Baylor basketball coach Dave Bliss, who has responded to allegations of NCAA rules violations by citing his history of integrity, left his job as coach at Southern Methodist in 1988 shortly after an internal investigation uncovered evidence of infractions similar to those that resulted in the "death penalty" for SMU's football program, an NCAA memo prepared at the time reveals.

The memo, obtained by the Star-Telegram, outlines several matters that would typically be considered major rules violations, including booster payments to star center Jon Koncak. Neither Bliss nor the SMU program was penalized by the NCAA.

Robert L. Stroup III, the NCAA enforcement representative who wrote the memo, told the Star-Telegram that he stopped investigating the SMU basketball program at the direction of his supervisor at the time. He said his supervisor's reasoning was that the university had already paid a heavy price for its football violations.

"It was at a point where there could have been another major [infractions] case, but back then, cases would take two, three years to complete. It was just kind of decided, 'We gave them the worst [penalty]. What more can we do?' " said Stroup, who left the NCAA in 1993 to practice law in Fargo, N.D.

Bliss' commitment to following NCAA rules has come under scrutiny in recent weeks after the shooting death of Baylor player Patrick Dennehy. (Former teammate Carlton Dotson of Hurlock, Md., charged with the murder of Dennehy, is jailed in Kent County awaiting extradition.)

University president Robert Sloan has appointed a panel to examine potential NCAA violations, including the possibility that improper financial assistance allowed Dennehy to attend Baylor during the 2002-2003 academic year without an athletic scholarship.

At a news conference Monday, Bliss said he has always complied with NCAA rules. "I know that there have been allegations that we haven't followed the rules. We have followed the rules, however difficult they may be, for 30 years," Bliss said.

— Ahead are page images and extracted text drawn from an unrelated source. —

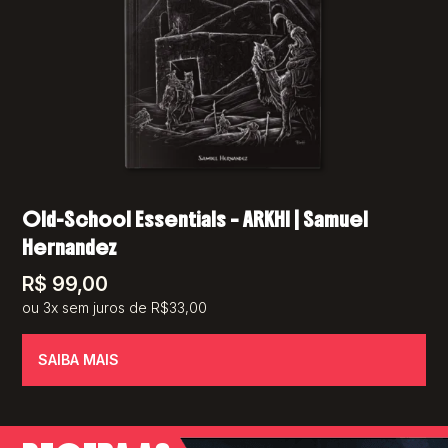
Old-School Essentials – ARKHI | Samuel
Hernandez
R$
99,00
ou 3x sem juros de R$33,00
SAIBA MAIS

None of the schools where Bliss has coached has been cited for NCAA infractions during his time there.

Bliss spent eight seasons at SMU, leading the Mustangs to three NCAA tournament appearances. He left for the coaching job at New Mexico in May 1988, just months after Stroup's report was completed. Bliss was at New Mexico for 11 years before moving to Baylor in 1999.

According to the memo, a major portion of the Stroup's report on Bliss' program at SMU involved statements from Koncak, a second-team All-America pick as a senior in 1984-85.

Koncak was quoted as telling the investigators he received at least $2,000 to $5,000 from two boosters during his junior and senior years. The boosters he cited were among the nine whose association with the university's athletic program was ended because of their role in the football scandal.